Standpunt van de verdediging
Feit 1
De raadsvrouw heeft bepleit dat verdachte moet worden vrijgesproken van feit 1 primair, omdat geen sprake is van schuld in de zin van artikel 6 Wegenverkeerswet 1994.
Er is geen sprake van een wedstrijd in de zin van artikel 10 Wegenverkeerswet 1994, nu vooraf geen afspraken zijn gemaakt over het houden van een wedstrijd. Niet blijkt dat verdachte gedragingen heeft verricht die passen bij het meedoen aan een wedstrijd. Tevens kan niet worden vastgesteld dat verdachte onvoldoende rechts heeft gereden, omdat er autos aan de rechterzijde van de weg stonden en uit de camerabeelden blijkt dat meerdere scooters langs verdachte konden rijden. Uit de camerabeelden kan tevens worden afgeleid dat verdachte in de veronderstelling verkeerde dat hij een inhaalmanoeuvre kon beginnen. Verdachte heeft daarom niet ingehaald zonder voldoende zicht. Er was immers sprake van een rechte weg. Verder kan niet worden bewezen dat verdachte een wheelie heeft gemaakt.
Subsidiair heeft de raadsvrouw bepleit dat, indien de rechtbank feit 1 primair bewezen acht, de mate van schuld niet aangemerkt kan worden als roekeloos (vgl. ECLI:NL:RDBHA:2018:5773). Verdachte reed immers niet sneller dan toegestaan en er was geen ander verkeer op het industrieterrein aanwezig.
Feit 2 en 3
De raadsvrouw heeft voor feit 2 en 3 geen verweer gevoerd.
Oordeel van de rechtbank
Ten aanzien van feit 1 primair
De rechtbank past de volgende bewijsmiddelen toe die de voor de bewezenverklaring redengevende feiten en omstandigheden bevatten zoals hieronder zakelijk weergegeven.

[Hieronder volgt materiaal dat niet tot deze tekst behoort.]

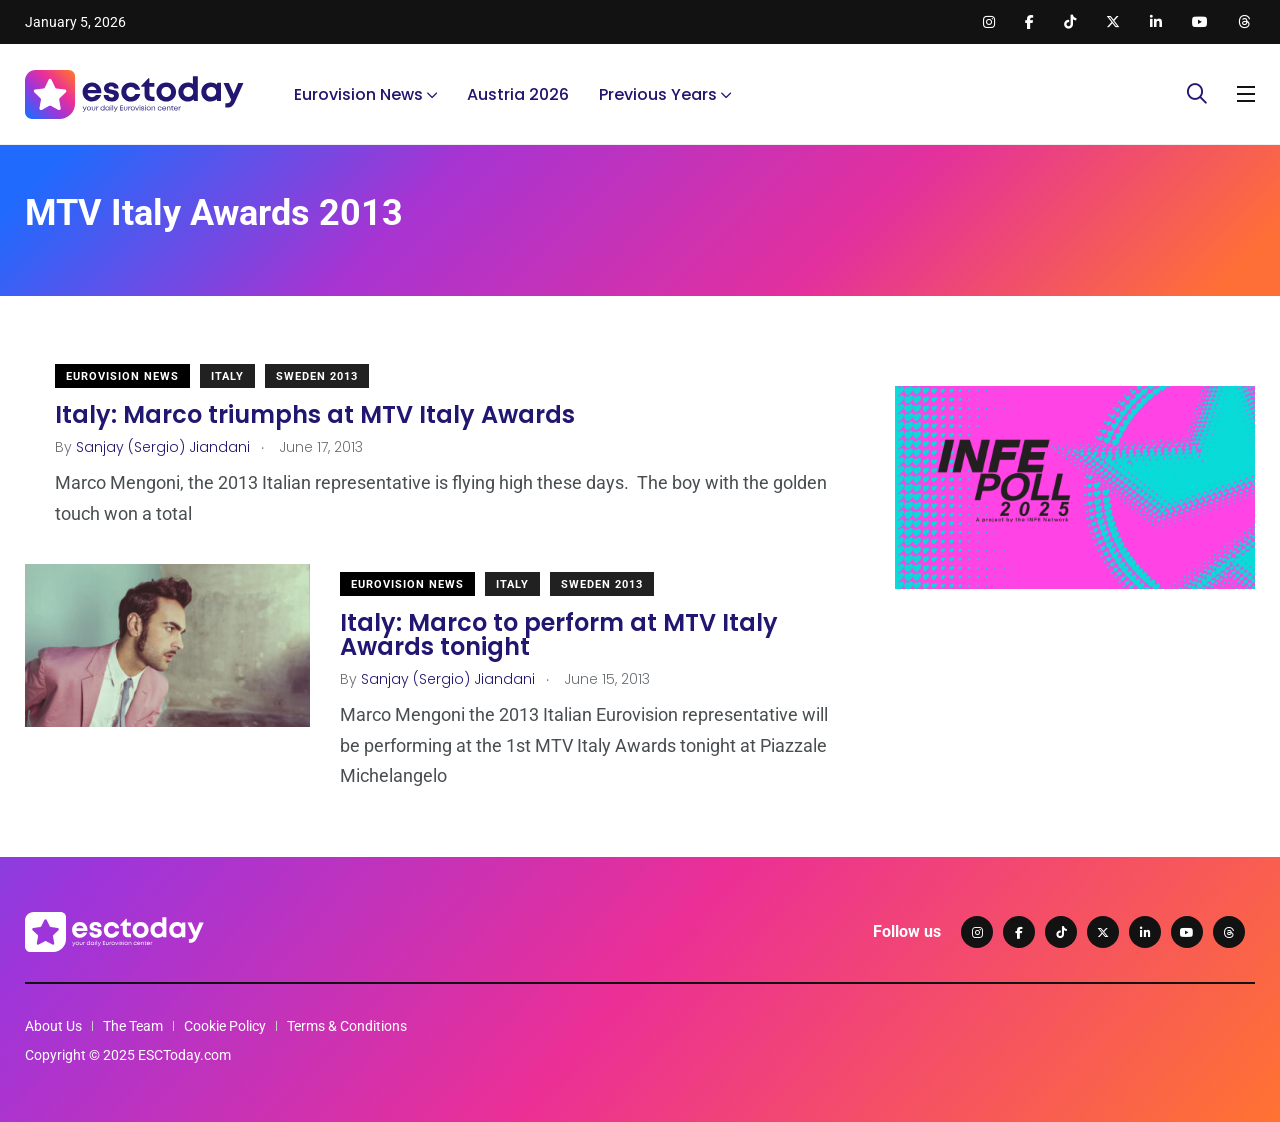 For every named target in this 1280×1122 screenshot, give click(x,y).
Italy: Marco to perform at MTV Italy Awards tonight (559, 634)
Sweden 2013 (317, 376)
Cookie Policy (225, 1026)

1. De door verdachte ter terechtzitting van 7 december 2023 afgelegde verklaring, voor zover inhoudend:
Op 12 juni 2022 werd een scootermeeting gehouden op de [adres] te Groningen. Ik was niet in bezit van een rijbewijs. Ik ben op mijn motorfiets met een cilinder inhoud van 150cc en zonder geldige kentekenplaat met de groep gaan meerijden, terwijl ik wist dat hierbij kriskras door elkaar zou worden gereden. Het was een sprint om te kijken wie er het snelst aan het einde van de weg zou zijn. Zowel links als rechts heb ik andere scooters ingehaald. Ik heb tevens deels aan de linkerkant van de weg gereden. Tijdens het inhalen heb ik, omdat er scooters voor mij reden, niet goed zicht gehad op de weg. Vervolgens ben ik tegen [slachtoffer] aangebotst.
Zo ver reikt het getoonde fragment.